Exercise goal: From the entries below, output the line with "مرمى الأهلي أن" and each following line up to and including the line with "πραγματοποιήθηκε η κλήρωση", exactly as written.

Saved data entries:
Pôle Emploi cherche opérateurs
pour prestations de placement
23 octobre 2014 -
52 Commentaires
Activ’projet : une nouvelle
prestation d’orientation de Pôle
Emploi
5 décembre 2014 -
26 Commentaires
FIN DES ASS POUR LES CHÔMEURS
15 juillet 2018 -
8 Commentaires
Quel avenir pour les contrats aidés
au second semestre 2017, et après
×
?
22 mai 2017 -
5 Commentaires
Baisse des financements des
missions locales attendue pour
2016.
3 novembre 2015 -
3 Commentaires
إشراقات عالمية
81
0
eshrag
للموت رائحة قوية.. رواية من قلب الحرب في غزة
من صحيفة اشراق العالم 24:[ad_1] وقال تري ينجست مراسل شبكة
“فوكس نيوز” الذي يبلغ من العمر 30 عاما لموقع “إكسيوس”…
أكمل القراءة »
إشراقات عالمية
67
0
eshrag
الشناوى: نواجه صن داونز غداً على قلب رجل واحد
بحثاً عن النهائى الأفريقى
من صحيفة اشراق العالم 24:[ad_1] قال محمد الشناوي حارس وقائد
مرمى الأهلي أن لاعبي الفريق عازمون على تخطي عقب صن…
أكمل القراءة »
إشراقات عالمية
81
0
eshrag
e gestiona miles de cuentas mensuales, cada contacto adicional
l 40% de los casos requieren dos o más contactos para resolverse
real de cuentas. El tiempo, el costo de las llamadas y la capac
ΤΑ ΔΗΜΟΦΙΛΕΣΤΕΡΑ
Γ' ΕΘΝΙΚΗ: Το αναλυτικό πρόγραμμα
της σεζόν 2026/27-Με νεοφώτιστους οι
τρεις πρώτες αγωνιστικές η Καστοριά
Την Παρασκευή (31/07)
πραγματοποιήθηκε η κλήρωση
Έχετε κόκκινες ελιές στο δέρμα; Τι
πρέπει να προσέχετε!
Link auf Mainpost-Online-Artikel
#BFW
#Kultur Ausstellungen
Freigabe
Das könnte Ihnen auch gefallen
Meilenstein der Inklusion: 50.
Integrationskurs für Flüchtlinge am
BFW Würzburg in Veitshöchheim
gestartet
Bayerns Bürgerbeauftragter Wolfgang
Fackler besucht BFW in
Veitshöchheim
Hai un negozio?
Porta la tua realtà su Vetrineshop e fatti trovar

Result for this exercise:
مرمى الأهلي أن لاعبي الفريق عازمون على تخطي عقب صن…
أكمل القراءة »
إشراقات عالمية
81
0
eshrag
e gestiona miles de cuentas mensuales, cada contacto adicional
l 40% de los casos requieren dos o más contactos para resolverse
real de cuentas. El tiempo, el costo de las llamadas y la capac
ΤΑ ΔΗΜΟΦΙΛΕΣΤΕΡΑ
Γ' ΕΘΝΙΚΗ: Το αναλυτικό πρόγραμμα
της σεζόν 2026/27-Με νεοφώτιστους οι
τρεις πρώτες αγωνιστικές η Καστοριά
Την Παρασκευή (31/07)
πραγματοποιήθηκε η κλήρωση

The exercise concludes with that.